The universal beggary of today’s almajiri is an abuse of its original concept. I visited Kaduna a few years ago and studied the system and even spoke with then governor, Namadi Sambo. It was clear he was thinking a policy of gradually getting the boys of the street, and his predecessor also had begun a programme that his wife pursued as an NGO after they left office. I visited one of the schools in Kaduna devoted to some of the boys. It was a full boarding school with laboratories, libraries, etc. Some of the students told me they dreamed of the professions. Pilot, teacher, engineer, etc.

The modest gains then had started attracting some almajiri from outside Kaduna.

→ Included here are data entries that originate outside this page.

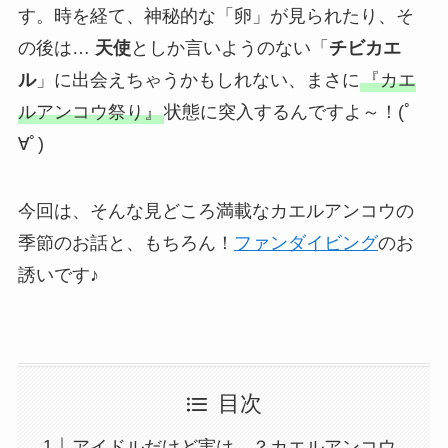
す。時を経て、神秘的な「卵」が見られたり、そ
の後は…
天使
としか言いようのない「
チビカエ
ル
」に出会えちゃうかもしれない、まさに
『カエ
ルアンコウ祭り』
状態に突入するんですよ～！(ﾟ
∀ﾟ)
今回は、そんな見どころ満載なカエルアンコウの
季節のお話と、もちろん！
ファンダイビング
のお
誘いです♪
目次
アイドルだけど実は…？カエルアンコウ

It is therefore fraudulent to say that the policy of al majiri does not need expunging. What El-Rufai needs is a strategy of containment and elimination. I also observed that a northern state alone cannot deal with the issue. It is not a Kaduna problem. It is a northern problem rooted in its feudal history. First politicians, then Boko Haram recruited them.

As El-Rufai has noted, they are bomb couriers. Calling them suicide bombers is to incriminate them. They did not know the evil they committed.

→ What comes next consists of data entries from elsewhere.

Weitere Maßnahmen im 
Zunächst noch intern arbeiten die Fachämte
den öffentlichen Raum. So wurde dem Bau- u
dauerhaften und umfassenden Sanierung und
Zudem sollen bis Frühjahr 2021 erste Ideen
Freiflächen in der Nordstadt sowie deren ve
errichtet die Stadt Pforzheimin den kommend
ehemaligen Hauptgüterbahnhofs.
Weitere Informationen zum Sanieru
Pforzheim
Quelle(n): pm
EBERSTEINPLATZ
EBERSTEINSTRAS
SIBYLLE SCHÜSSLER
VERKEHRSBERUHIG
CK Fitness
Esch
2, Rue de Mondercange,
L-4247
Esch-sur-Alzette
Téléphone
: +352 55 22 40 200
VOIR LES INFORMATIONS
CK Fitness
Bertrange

The children would rather be an El-Rufai or Shehu Sani than a Jugunu who leads the colony of beggars. That was the shortcoming of Aminata Sow Fall’s novel, The Beggars Strike. It does not interrogate the morality of the priests and almsgivers. If we want to give alms today, we don’t need the almajiri on the street to sate our spiritual cravings. What are the babies’ homes for, the house of the blind, deaf, disabled? What of the scholarships that we need to give to many indigent ones in our midst, and the hospital patients, etc. Such giving ennobles. To give to the al majiri is to stunt their dignity. Soyinka’s Opera Wonyosi shows no sympathy for the head of the colony, and his play looks at both the street and executive beggary. Also, John Jay’s Beggar’s Opera and Brecht’s Three Penny Opera excoriate a capitalism that enriches a few and exploits the poor.

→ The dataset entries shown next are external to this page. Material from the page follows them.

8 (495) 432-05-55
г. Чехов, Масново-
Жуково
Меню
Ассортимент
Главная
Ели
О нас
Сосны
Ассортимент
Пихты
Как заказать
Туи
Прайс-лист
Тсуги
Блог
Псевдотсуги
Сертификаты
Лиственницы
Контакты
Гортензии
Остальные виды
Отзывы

It is the hypocrisy of the wallet against the bowl. The rich and mighty endorse begging out of naivety. The western society found a solution by creating the welfare state, especially in the aftermath of the Second World War when more than half of Europe was flirting with communism. The Marshall Plan created a first crutch, and a well-organised system to cushion the weak followed.

In 16th century, Holland broke out of the hold of Spain when the leaders, including William of Orange, gave their party the symbol of the wallet and the bowl. They had written a petition and a senior Spanish officer said to the woman representing Phillip 11: “Fear not madam, they are nothing but beggars.” The so-called beggars overthrew Spain and reclaimed their country. In the novel, The Hunchback of Notre Dame, Victor Hugo writes an evocative chapter of the revolt of the vagabonds, including beggars and the lame to mock an insensitive society. We have to save and integrate them before they rise. That is when revolutions are sudden. Even if they fail, they carry cargoes of blood and death and years of pain.

So to effect change, it has to be gradual, not the sort of wholesale style of El-Rufai. Yet he needs our sympathy for confronting a great wrong to a generation and a scar on our conscience. The whole North should approach it in concert and as a conscience.